## [EXTRACTED INFORMATION]
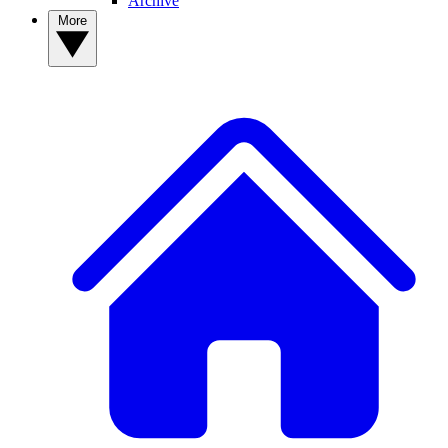
Archive
More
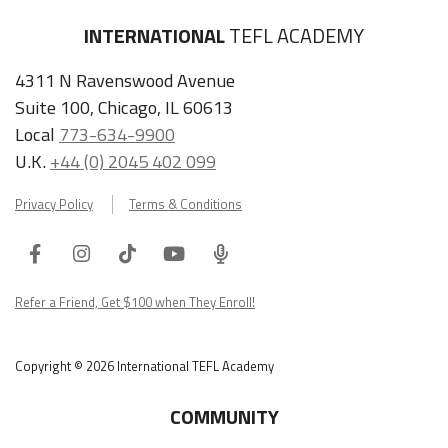
INTERNATIONAL
TEFL ACADEMY
4311 N Ravenswood Avenue
Suite 100, Chicago, IL 60613
Local
773-634-9900
U.K.
+44 (0) 2045 402 099
Privacy Policy
Terms & Conditions
Facebook
Instagram
Tiktok
Youtube
ITA
Podcast
Refer a Friend, Get $100 when They Enroll!
Copyright © 2026 International TEFL Academy
COMMUNITY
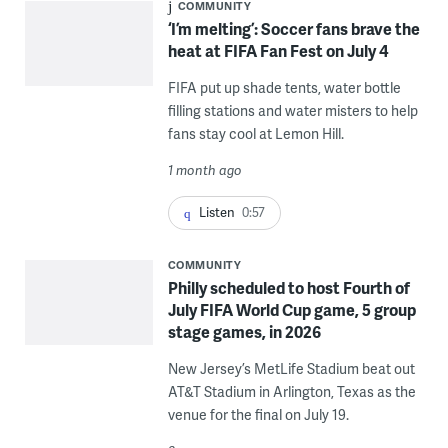
COMMUNITY
‘I’m melting’: Soccer fans brave the
heat at FIFA Fan Fest on July 4
FIFA put up shade tents, water bottle
filling stations and water misters to help
fans stay cool at Lemon Hill.
1 month ago
Listen
0:57
COMMUNITY
Philly scheduled to host Fourth of
July FIFA World Cup game, 5 group
stage games, in 2026
New Jersey’s MetLife Stadium beat out
AT&T Stadium in Arlington, Texas as the
venue for the final on July 19.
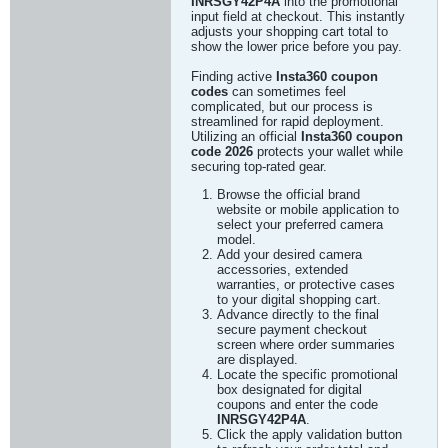
INRSGY42P4A
into the promotional
input field at checkout. This instantly
adjusts your shopping cart total to
show the lower price before you pay.
Finding active
Insta360 coupon
codes
can sometimes feel
complicated, but our process is
streamlined for rapid deployment.
Utilizing an official
Insta360 coupon
code 2026
protects your wallet while
securing top-rated gear.
Browse the official brand
website or mobile application to
select your preferred camera
model.
Add your desired camera
accessories, extended
warranties, or protective cases
to your digital shopping cart.
Advance directly to the final
secure payment checkout
screen where order summaries
are displayed.
Locate the specific promotional
box designated for digital
coupons and enter the code
INRSGY42P4A
.
Click the apply validation button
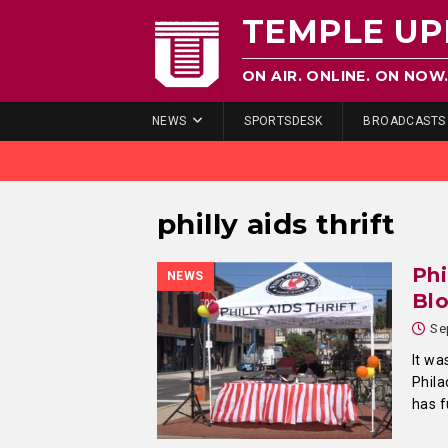
TEMPLE UP
ON AIR. ONLINE. ON NOW
NEWS
SPORTSDESK
BROADCASTS
philly aids thrift
Phi
NEWS
Blo
Se
It wa
Phila
has f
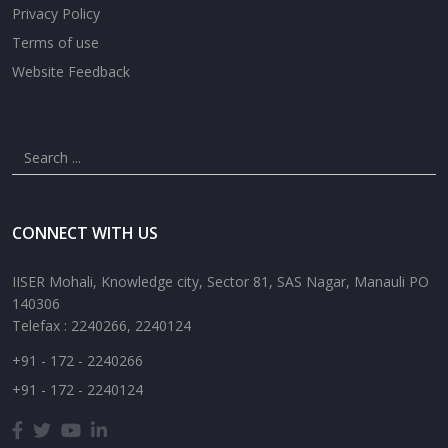
Privacy Policy
Terms of use
Website Feedback
CONNECT WITH US
IISER Mohali, Knowledge city, Sector 81, SAS Nagar, Manauli PO
140306
Telefax : 2240266, 2240124
+91 - 172 - 2240266
+91 - 172 - 2240124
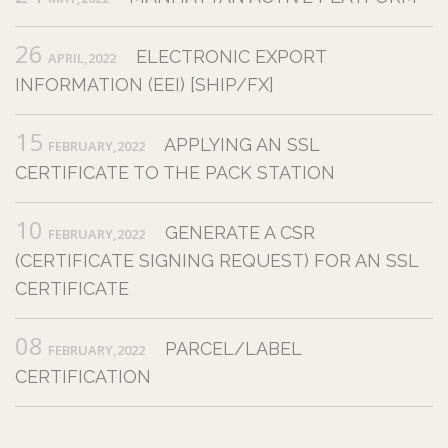
26
ELECTRONIC EXPORT
APRIL,2022
INFORMATION (EEI) [SHIP/FX]
15
APPLYING AN SSL
FEBRUARY,2022
CERTIFICATE TO THE PACK STATION
10
GENERATE A CSR
FEBRUARY,2022
(CERTIFICATE SIGNING REQUEST) FOR AN SSL
CERTIFICATE
08
PARCEL/LABEL
FEBRUARY,2022
CERTIFICATION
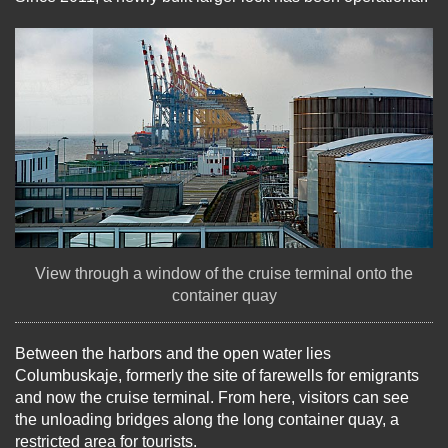
View through a window of the cruise terminal onto the
container quay
Between the harbors and the open water lies
Columbuskaje, formerly the site of farewells for emigrants
and now the cruise terminal. From here, visitors can see
the unloading bridges along the long container quay, a
restricted area for tourists.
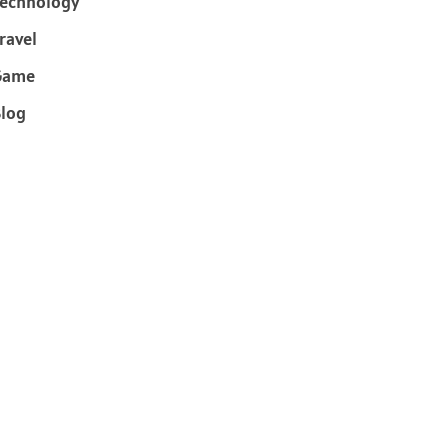
echnology
ravel
Game
log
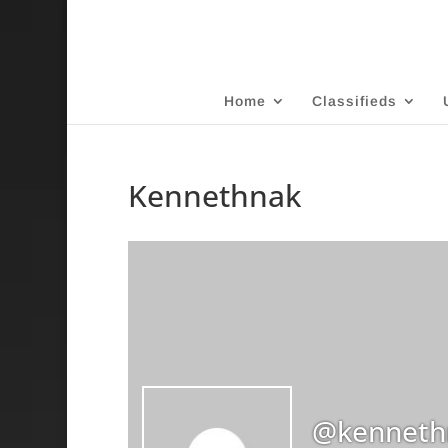
Home
Classifieds
Kennethnak
@kenneth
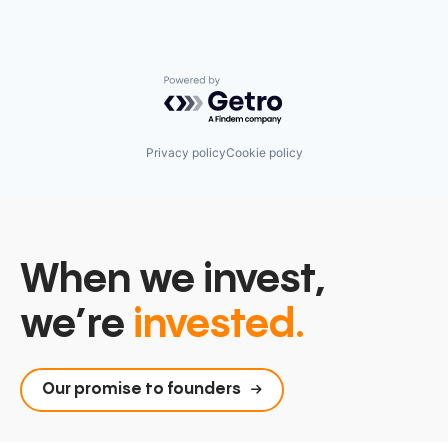
Powered by Getro.com
Privacy policy
Cookie policy
When we invest,
we’re
invested.
Our promise to founders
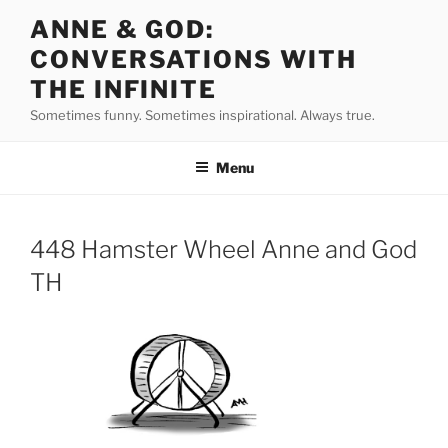
Skip
ANNE & GOD:
to
CONVERSATIONS WITH
content
THE INFINITE
Sometimes funny. Sometimes inspirational. Always true.
Menu
448 Hamster Wheel Anne and God
TH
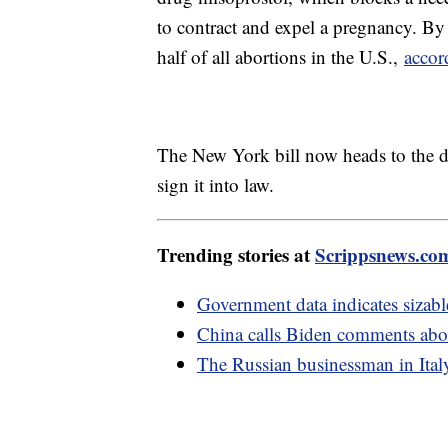
to contract and expel a pregnancy. B
half of all abortions in the U.S.,
accor
The New York bill now heads to the d
sign it into law.
Trending stories at
Scrippsnews.co
Government data indicates sizabl
China calls Biden comments about
The Russian businessman in Ital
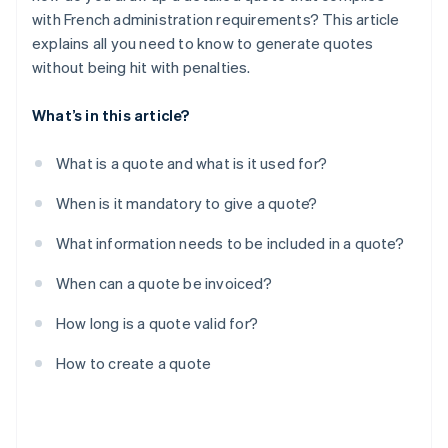
with French administration requirements? This article
explains all you need to know to generate quotes
without being hit with penalties.
What’s in this article?
What is a quote and what is it used for?
When is it mandatory to give a quote?
What information needs to be included in a quote?
When can a quote be invoiced?
How long is a quote valid for?
How to create a quote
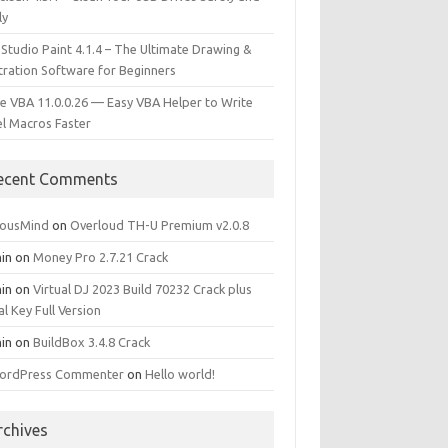
ly
 Studio Paint 4.1.4 – The Ultimate Drawing &
stration Software for Beginners
e VBA 11.0.0.26 — Easy VBA Helper to Write
el Macros Faster
ecent Comments
iousMind
on
Overloud TH-U Premium v2.0.8
in
on
Money Pro 2.7.21 Crack
in
on
Virtual DJ 2023 Build 70232 Crack plus
al Key Full Version
in
on
BuildBox 3.4.8 Crack
ordPress Commenter
on
Hello world!
rchives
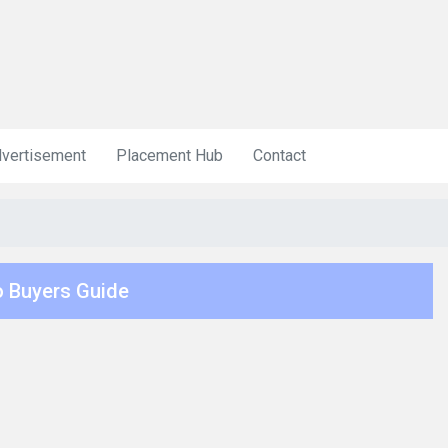
vertisement
Placement Hub
Contact
 Buyers Guide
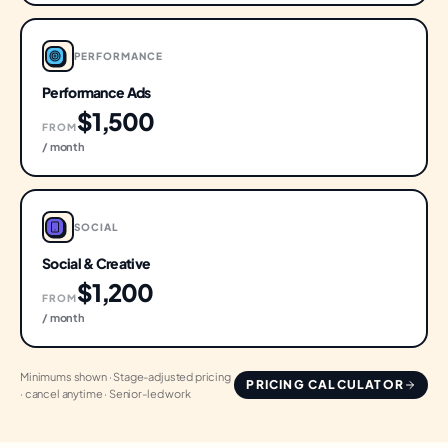
PERFORMANCE
Performance Ads
$1,500
FROM
/ month
SOCIAL
Social & Creative
$1,200
FROM
/ month
Minimums shown · Stage-adjusted pricing
PRICING CALCULATOR
· cancel anytime · Senior-led work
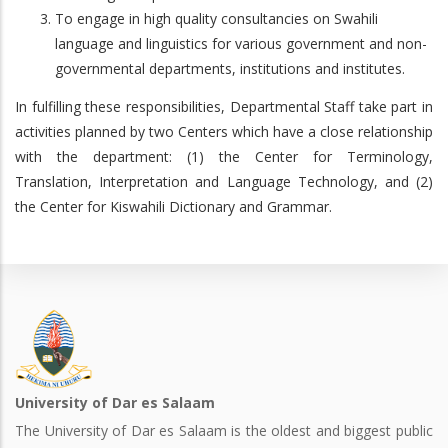
To engage in high quality consultancies on Swahili
language and linguistics for various government and non-
governmental departments, institutions and institutes.
In fulfilling these responsibilities, Departmental Staff take part in
activities planned by two Centers which have a close relationship
with the department: (1) the Center for Terminology,
Translation, Interpretation and Language Technology, and (2)
the Center for Kiswahili Dictionary and Grammar.
University of Dar es Salaam
The University of Dar es Salaam is the oldest and biggest public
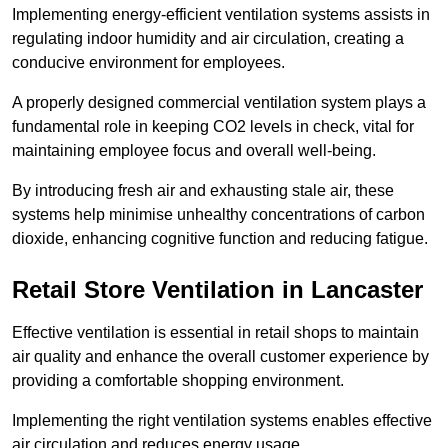
Implementing energy-efficient ventilation systems assists in
regulating indoor humidity and air circulation, creating a
conducive environment for employees.
A properly designed commercial ventilation system plays a
fundamental role in keeping CO2 levels in check, vital for
maintaining employee focus and overall well-being.
By introducing fresh air and exhausting stale air, these
systems help minimise unhealthy concentrations of carbon
dioxide, enhancing cognitive function and reducing fatigue.
Retail Store
Ventilation in Lancaster
Effective ventilation is essential in retail shops to maintain
air quality and enhance the overall customer experience by
providing a comfortable shopping environment.
Implementing the right ventilation systems enables effective
air circulation and reduces energy usage.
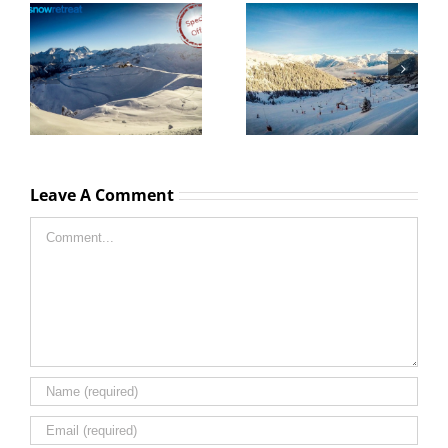
La Tania special offers
La Tania Lift passes
and ski deals
prices 2025 – 2026
Leave A Comment
Comment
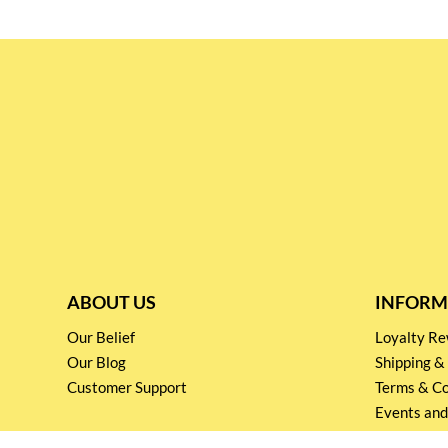
ABOUT US
INFORM
Our Belief
Loyalty 
Our Blog
Shipping &
Customer Support
Terms & Co
Events and
Privacy pol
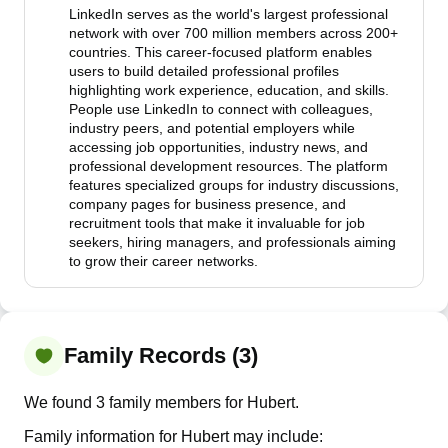
LinkedIn serves as the world's largest professional
network with over 700 million members across 200+
countries. This career-focused platform enables
users to build detailed professional profiles
highlighting work experience, education, and skills.
People use LinkedIn to connect with colleagues,
industry peers, and potential employers while
accessing job opportunities, industry news, and
professional development resources. The platform
features specialized groups for industry discussions,
company pages for business presence, and
recruitment tools that make it invaluable for job
seekers, hiring managers, and professionals aiming
to grow their career networks.
Family Records (3)
We found 3 family members for Hubert.
Family information for Hubert may include:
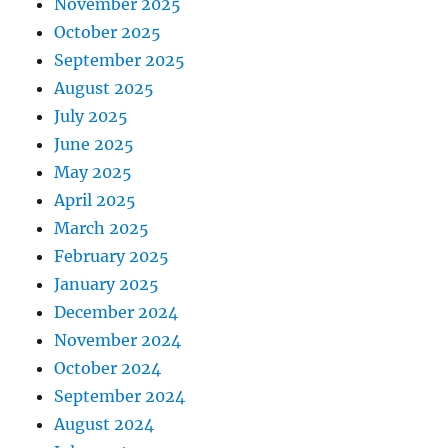
November 2025
October 2025
September 2025
August 2025
July 2025
June 2025
May 2025
April 2025
March 2025
February 2025
January 2025
December 2024
November 2024
October 2024
September 2024
August 2024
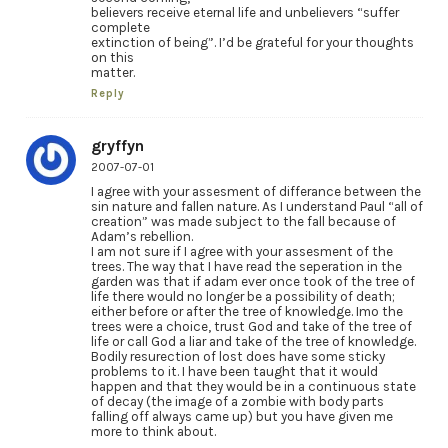
believers receive eternal life and unbelievers “suffer
complete
extinction of being”. I’d be grateful for your thoughts
on this
matter.
Reply
gryffyn
2007-07-01
I agree with your assesment of differance between the
sin nature and fallen nature. As I understand Paul “all of
creation” was made subject to the fall because of
Adam’s rebellion.
I am not sure if I agree with your assesment of the
trees. The way that I have read the seperation in the
garden was that if adam ever once took of the tree of
life there would no longer be a possibility of death;
either before or after the tree of knowledge. Imo the
trees were a choice, trust God and take of the tree of
life or call God a liar and take of the tree of knowledge.
Bodily resurection of lost does have some sticky
problems to it. I have been taught that it would
happen and that they would be in a continuous state
of decay (the image of a zombie with body parts
falling off always came up) but you have given me
more to think about.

## [WHAT IS REQUIRED]
Within the records, how many lines include "camera"? The answer is the number and nothing else.

## [RESPONSE TO THE EXERCISE]
2